Common Misconceptions

  • "Mixed precision means everything is in half precision." No -- the "mixed" is essential. Optimizer states and master weights are in FP32. Only the forward/backward computations use lower precision.
  • "BF16 is less accurate than FP16." BF16 has lower mantissa precision, yes, but it has vastly better range. For neural network training, range matters more than precision because overflow/underflow are catastrophic while small rounding errors are tolerable.
  • "Mixed precision training changes the final model quality." When done correctly, mixed precision produces models that are essentially identical in quality to full FP32 training. The FP32 master copy ensures that long-term training dynamics are preserved.
  • "You need special code for mixed precision." Modern frameworks (PyTorch AMP, JAX, etc.) handle mixed precision largely automatically with a few configuration flags.
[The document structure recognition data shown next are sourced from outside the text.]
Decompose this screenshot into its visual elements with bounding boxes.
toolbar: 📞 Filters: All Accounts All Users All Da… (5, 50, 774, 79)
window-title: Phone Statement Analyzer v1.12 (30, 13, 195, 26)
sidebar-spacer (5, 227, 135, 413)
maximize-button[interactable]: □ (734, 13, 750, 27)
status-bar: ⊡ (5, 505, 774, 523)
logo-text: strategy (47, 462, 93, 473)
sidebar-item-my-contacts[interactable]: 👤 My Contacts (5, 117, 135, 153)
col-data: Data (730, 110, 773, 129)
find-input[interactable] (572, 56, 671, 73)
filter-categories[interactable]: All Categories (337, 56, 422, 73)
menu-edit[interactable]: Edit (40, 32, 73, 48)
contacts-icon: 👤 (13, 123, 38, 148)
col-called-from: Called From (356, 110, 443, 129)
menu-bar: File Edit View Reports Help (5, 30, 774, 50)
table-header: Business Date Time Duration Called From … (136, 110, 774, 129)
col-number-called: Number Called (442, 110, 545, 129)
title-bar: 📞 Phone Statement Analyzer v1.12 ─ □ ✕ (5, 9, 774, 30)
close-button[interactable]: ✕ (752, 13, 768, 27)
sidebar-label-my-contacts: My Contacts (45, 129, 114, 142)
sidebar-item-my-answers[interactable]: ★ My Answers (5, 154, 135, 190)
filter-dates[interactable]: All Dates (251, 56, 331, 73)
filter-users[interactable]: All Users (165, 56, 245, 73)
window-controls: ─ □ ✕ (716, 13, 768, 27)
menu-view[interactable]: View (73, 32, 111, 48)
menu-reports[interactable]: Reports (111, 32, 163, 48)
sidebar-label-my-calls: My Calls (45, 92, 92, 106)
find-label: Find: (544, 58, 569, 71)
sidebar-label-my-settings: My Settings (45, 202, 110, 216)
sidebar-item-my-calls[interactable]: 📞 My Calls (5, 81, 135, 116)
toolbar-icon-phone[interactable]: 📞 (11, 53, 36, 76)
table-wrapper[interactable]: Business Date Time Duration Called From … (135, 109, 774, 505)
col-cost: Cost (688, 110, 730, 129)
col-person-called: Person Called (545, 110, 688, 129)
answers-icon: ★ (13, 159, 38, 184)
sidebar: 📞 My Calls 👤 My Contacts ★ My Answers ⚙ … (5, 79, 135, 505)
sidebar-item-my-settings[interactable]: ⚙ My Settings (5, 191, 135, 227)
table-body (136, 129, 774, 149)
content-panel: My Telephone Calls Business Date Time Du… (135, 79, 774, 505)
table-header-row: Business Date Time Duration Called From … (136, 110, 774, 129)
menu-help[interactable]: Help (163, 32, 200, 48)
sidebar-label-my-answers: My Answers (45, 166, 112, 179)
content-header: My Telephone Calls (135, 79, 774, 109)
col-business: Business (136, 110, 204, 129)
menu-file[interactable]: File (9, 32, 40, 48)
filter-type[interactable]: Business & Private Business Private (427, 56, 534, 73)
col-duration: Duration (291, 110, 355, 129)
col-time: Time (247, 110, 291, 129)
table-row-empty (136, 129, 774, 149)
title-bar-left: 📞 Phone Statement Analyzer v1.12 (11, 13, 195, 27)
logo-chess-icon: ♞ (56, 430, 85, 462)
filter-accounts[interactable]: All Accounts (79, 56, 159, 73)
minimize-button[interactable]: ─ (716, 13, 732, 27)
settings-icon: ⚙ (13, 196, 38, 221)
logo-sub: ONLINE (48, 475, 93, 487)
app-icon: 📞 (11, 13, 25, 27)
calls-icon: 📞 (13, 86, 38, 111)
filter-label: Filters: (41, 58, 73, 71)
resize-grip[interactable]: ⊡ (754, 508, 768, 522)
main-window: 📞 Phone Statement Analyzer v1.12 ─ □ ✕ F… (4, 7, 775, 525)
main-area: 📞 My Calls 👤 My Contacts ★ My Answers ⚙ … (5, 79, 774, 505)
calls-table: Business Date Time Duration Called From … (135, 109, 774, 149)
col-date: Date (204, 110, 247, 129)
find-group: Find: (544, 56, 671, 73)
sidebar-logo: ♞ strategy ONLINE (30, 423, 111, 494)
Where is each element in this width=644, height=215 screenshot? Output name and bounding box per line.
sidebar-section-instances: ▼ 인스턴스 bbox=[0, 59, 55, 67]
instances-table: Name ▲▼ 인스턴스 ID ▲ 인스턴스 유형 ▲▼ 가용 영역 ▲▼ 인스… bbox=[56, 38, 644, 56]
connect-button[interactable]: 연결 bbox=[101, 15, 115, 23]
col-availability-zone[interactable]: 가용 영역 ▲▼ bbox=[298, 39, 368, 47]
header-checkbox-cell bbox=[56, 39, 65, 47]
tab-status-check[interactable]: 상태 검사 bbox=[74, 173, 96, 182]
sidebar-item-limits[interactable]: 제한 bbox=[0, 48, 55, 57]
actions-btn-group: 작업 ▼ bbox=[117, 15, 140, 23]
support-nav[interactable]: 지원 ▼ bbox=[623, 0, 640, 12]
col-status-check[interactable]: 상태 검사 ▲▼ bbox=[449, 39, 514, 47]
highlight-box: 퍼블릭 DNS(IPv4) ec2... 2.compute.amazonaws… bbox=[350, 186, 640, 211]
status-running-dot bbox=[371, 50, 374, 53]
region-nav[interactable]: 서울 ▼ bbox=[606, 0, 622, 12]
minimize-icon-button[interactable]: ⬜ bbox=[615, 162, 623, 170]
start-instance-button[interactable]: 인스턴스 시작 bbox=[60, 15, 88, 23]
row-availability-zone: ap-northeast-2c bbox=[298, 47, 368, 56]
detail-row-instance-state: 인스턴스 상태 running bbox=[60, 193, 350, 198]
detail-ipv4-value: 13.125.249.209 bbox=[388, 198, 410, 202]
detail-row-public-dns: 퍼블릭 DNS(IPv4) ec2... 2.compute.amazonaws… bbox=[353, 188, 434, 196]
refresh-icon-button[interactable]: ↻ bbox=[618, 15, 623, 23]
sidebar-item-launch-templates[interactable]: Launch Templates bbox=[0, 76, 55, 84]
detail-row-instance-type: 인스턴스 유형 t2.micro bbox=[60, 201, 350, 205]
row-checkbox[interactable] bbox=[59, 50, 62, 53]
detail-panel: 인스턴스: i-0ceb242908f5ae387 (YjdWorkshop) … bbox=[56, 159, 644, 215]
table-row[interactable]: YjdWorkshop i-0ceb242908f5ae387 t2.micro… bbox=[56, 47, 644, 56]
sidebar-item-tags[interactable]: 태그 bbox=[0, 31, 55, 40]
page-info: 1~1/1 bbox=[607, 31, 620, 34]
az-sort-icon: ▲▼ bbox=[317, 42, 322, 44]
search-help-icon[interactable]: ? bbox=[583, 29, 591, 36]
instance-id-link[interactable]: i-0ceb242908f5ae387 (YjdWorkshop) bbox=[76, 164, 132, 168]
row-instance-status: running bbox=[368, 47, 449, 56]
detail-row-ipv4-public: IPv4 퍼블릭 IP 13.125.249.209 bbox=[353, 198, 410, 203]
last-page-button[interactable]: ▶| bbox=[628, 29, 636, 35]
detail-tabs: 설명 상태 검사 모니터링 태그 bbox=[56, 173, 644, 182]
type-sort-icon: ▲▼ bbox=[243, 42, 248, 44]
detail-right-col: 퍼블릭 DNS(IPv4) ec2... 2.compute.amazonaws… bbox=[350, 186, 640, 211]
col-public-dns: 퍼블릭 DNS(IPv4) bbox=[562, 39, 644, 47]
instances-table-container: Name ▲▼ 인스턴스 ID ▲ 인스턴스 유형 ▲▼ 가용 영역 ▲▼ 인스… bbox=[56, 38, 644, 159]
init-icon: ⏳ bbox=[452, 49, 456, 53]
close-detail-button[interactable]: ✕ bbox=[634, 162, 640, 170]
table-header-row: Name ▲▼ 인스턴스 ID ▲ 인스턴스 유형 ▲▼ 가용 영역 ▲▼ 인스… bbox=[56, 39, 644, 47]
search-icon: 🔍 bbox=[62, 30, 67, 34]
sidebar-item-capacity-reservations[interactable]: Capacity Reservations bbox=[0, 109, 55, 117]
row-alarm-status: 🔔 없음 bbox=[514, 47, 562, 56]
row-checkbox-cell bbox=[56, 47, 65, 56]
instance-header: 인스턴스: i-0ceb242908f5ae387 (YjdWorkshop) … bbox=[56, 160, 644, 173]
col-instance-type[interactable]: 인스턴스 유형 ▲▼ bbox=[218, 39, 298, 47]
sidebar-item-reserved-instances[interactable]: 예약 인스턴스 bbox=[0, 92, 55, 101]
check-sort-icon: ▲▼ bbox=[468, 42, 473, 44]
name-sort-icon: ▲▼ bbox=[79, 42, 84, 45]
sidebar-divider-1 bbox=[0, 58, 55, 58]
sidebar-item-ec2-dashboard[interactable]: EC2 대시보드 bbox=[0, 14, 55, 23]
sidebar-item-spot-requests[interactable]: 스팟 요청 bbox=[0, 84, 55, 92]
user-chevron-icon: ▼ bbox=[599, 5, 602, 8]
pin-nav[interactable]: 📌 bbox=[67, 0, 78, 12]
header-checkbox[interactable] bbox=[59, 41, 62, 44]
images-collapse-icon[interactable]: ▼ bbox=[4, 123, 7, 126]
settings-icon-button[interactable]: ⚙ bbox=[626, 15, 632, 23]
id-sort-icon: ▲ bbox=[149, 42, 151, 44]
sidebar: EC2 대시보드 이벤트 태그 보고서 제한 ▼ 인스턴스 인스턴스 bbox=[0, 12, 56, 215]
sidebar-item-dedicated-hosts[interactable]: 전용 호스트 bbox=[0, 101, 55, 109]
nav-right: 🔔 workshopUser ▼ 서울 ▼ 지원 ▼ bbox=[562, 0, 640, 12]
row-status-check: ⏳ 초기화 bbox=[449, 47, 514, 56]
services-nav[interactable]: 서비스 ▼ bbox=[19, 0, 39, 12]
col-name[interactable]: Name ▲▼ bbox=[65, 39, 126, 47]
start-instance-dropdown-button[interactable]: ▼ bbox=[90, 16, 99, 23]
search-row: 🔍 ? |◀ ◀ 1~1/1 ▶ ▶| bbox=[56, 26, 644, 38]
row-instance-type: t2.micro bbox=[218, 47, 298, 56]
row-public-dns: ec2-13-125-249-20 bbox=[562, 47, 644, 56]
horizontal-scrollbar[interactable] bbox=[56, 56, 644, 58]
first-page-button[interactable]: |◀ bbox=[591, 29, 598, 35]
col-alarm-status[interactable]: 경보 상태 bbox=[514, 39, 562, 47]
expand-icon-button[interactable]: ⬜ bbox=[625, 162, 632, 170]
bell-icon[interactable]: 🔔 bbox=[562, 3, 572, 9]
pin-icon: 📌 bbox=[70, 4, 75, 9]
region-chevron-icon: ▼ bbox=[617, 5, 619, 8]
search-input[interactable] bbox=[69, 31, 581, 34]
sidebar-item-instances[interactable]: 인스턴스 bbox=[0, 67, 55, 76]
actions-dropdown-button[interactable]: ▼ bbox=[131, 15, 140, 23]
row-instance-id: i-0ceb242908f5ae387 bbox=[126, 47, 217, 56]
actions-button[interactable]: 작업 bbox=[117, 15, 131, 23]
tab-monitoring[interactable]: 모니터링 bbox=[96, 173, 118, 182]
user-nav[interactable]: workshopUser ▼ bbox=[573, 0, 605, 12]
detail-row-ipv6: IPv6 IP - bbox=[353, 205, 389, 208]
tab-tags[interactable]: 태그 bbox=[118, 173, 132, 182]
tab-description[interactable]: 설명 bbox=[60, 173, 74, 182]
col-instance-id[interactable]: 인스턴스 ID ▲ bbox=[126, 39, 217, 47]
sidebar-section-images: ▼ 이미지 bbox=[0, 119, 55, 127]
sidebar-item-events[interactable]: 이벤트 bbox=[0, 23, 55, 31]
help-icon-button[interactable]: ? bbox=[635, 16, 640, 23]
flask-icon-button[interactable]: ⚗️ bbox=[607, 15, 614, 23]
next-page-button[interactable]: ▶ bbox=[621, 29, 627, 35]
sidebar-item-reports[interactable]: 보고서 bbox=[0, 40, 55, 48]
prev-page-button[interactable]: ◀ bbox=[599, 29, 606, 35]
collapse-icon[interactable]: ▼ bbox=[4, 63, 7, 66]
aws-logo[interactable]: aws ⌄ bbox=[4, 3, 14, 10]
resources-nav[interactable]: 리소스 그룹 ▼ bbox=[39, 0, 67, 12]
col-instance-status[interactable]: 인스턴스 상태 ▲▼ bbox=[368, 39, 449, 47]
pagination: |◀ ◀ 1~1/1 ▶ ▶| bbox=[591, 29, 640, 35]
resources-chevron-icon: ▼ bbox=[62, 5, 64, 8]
Connections to Other Concepts

  • pre-training.md: Mixed precision is essential for making pre-training computationally feasible at scale.
  • backpropagation.md: Gradients are computed in half precision but accumulated and applied in full precision.
  • adam-optimizer.md: Optimizer states (moments) are maintained in FP32 as part of the mixed-precision recipe.
  • data-parallelism.md: Mixed precision halves communication costs for gradient synchronization.
  • gradient-clipping.md: Applied to gradients after they are cast back to FP32 (or sometimes in half precision before casting).
  • quantization.md: Mixed precision training is distinct from inference-time quantization (INT8, INT4), which further reduces precision for deployment.

Further Reading

  • Micikevicius, P., et al. (2018). "Mixed Precision Training" -- The foundational paper that established the loss scaling technique and the mixed precision training recipe.
  • Kalamkar, D., et al. (2019). "A Study of BFLOAT16 for Deep Learning Training" -- Demonstrates the effectiveness of BF16 as an alternative to FP16, validating the "same exponent, reduced mantissa" design philosophy.
  • NVIDIA (2020). "Training with Mixed Precision" -- A practical guide from NVIDIA on implementing mixed precision training, covering tensor core requirements, loss scaling, and best practices.